Raw New Markdown
Generating updated version of doc...
Rendered New Markdown
Generating updated version of doc...
---
title: Transform data using Hadoop Pig activity
description: Learn how you can use the Pig Activity to run Pig scripts on an on-demand/your own HDInsight cluster with Azure Data Factory or Synapse Analytics.
titleSuffix: Azure Data Factory & Azure Synapse
ms.topic: conceptual
author: nabhishek
ms.author: abnarain
ms.custom: synapse
ms.date: 10/03/2024
ms.subservice: orchestration
---
# Transform data using Hadoop Pig activity in Azure Data Factory or Synapse Analytics
[!INCLUDE[appliesto-adf-asa-md](includes/appliesto-adf-asa-md.md)]
The HDInsight Pig activity in a Data Factory [pipeline](concepts-pipelines-activities.md) executes Pig queries on [your own](compute-linked-services.md#azure-hdinsight-linked-service) or [on-demand](compute-linked-services.md#azure-hdinsight-on-demand-linked-service) HDInsight cluster. This article builds on the [data transformation activities](transform-data.md) article, which presents a general overview of data transformation and the supported transformation activities.
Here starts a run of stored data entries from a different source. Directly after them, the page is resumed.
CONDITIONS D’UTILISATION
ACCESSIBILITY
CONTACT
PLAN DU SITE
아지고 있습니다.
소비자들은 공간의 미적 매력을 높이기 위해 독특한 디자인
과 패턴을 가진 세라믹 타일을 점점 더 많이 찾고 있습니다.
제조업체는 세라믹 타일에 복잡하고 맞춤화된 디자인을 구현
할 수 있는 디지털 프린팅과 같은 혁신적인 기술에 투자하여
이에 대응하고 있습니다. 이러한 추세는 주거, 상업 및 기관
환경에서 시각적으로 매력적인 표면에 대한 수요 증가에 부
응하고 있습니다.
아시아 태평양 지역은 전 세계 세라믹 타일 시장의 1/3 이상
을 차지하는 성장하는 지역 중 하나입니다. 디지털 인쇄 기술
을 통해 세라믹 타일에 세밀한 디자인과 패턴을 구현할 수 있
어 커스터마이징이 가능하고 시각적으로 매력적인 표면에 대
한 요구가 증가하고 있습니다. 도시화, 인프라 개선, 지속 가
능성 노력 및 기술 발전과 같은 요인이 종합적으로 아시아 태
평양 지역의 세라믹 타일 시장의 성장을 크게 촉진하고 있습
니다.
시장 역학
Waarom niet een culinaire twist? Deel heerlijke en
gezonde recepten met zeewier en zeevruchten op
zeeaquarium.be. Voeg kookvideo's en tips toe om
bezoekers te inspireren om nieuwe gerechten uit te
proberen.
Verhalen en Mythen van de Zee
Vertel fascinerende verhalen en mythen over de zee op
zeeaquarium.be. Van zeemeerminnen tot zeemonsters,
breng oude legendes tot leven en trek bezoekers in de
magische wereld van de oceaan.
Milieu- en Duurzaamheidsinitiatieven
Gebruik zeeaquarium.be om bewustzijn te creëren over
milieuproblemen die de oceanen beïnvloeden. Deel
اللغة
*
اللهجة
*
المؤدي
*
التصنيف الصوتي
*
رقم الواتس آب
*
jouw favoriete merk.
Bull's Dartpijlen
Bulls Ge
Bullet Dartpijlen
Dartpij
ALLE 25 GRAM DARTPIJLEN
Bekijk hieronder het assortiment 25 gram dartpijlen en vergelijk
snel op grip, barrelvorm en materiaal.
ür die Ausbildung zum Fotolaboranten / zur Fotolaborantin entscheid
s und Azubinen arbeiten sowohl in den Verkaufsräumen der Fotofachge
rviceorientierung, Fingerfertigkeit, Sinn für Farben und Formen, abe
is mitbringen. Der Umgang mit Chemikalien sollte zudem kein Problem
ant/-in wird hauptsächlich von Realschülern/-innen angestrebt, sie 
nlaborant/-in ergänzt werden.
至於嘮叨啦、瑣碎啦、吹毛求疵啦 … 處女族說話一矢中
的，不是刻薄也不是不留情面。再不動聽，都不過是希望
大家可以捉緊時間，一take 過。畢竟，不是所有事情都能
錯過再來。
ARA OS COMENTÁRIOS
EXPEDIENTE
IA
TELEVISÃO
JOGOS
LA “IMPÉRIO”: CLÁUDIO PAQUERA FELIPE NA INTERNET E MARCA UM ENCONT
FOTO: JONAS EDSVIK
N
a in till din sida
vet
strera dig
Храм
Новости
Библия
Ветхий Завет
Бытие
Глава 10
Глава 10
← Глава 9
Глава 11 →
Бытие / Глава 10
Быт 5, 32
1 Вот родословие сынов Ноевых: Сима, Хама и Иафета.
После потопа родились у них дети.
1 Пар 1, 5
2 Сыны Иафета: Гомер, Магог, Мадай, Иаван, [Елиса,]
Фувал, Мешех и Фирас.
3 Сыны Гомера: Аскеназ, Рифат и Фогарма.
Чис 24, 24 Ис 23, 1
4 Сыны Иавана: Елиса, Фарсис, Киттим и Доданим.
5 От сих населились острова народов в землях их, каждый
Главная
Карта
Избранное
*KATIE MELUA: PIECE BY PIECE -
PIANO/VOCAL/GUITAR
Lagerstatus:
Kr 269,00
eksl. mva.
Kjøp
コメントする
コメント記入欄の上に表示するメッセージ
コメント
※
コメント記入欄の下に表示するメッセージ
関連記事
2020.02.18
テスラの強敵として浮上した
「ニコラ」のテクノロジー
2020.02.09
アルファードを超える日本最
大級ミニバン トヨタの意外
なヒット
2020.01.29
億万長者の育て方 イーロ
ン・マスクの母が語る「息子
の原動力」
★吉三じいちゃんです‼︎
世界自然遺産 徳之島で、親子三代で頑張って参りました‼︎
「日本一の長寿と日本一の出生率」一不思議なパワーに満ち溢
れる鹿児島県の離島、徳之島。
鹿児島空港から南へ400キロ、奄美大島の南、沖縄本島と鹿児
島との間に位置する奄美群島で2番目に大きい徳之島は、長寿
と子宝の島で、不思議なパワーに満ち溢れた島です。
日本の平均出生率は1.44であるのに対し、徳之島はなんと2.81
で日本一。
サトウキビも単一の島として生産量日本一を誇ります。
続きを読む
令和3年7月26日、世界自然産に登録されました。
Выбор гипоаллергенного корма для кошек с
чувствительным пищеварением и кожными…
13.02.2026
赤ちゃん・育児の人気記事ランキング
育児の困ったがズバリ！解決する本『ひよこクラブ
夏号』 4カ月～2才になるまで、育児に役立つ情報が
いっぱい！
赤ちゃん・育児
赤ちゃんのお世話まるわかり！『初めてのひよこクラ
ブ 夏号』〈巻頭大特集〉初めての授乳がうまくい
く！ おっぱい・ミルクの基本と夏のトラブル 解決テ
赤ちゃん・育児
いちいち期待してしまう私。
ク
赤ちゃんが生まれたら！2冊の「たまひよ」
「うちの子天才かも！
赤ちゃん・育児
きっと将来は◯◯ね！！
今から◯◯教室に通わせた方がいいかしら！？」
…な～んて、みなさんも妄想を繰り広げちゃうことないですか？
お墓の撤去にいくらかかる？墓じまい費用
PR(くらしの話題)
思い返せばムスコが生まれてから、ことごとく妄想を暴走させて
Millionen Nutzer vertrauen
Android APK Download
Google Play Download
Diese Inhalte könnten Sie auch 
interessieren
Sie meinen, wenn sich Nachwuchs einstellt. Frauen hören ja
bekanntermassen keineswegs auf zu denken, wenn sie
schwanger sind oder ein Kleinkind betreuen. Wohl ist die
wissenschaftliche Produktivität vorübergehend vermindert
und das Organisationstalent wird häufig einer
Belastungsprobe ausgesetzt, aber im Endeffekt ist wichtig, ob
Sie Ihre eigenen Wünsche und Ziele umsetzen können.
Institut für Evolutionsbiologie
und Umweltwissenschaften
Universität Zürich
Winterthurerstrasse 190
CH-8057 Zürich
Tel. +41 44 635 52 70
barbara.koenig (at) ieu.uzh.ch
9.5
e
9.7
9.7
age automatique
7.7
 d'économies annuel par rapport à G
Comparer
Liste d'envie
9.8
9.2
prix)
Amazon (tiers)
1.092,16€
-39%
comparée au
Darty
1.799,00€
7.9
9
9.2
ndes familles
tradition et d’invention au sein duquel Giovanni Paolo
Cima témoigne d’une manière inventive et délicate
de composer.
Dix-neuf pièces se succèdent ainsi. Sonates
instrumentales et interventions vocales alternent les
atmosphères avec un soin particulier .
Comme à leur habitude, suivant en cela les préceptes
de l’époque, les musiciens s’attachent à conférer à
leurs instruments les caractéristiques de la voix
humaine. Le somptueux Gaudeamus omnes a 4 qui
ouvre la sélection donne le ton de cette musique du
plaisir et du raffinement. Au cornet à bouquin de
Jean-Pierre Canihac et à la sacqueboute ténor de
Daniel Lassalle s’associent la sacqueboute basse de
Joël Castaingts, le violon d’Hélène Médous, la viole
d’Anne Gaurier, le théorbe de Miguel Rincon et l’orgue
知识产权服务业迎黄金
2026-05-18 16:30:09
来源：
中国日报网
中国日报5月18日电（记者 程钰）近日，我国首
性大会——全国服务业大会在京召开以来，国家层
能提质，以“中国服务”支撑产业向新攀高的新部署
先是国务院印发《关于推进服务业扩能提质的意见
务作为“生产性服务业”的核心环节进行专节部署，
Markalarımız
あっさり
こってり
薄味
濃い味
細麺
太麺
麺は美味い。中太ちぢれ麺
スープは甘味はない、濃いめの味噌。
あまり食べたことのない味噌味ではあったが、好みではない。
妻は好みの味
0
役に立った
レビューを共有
To learn more, read through the introduction to [Azure Data Factory](introduction.md) or [Synapse Analytics](../synapse-analytics/overview-what-is.md) and do the [Tutorial: transform data](tutorial-transform-data-spark-powershell.md) before reading this article.
## Add an HDInsight Pig activity to a pipeline with UI
To use an HDInsight Pig activity to a pipeline, complete the following steps:
1. Search for _Pig_ in the pipeline Activities pane, and drag a Pig activity to the pipeline canvas.
1. Select the new Pig activity on the canvas if it is not already selected.
1. Select the **HDI Cluster** tab to select or create a new linked service to an HDInsight cluster that will be used to execute the MapReduce activity.
:::image type="content" source="media/transform-data-using-hadoop-pig/pig-activity.png" alt-text="Shows the UI for a Pig activity.":::
1. Select the **Script** tab to select or create a new script linked service to an Azure Storage location where your script will be hosted. Specify a class name to be executed there, and a file path within the storage location. You can also configure advanced details including debugging configuration, and arguments and parameters to be passed to the script.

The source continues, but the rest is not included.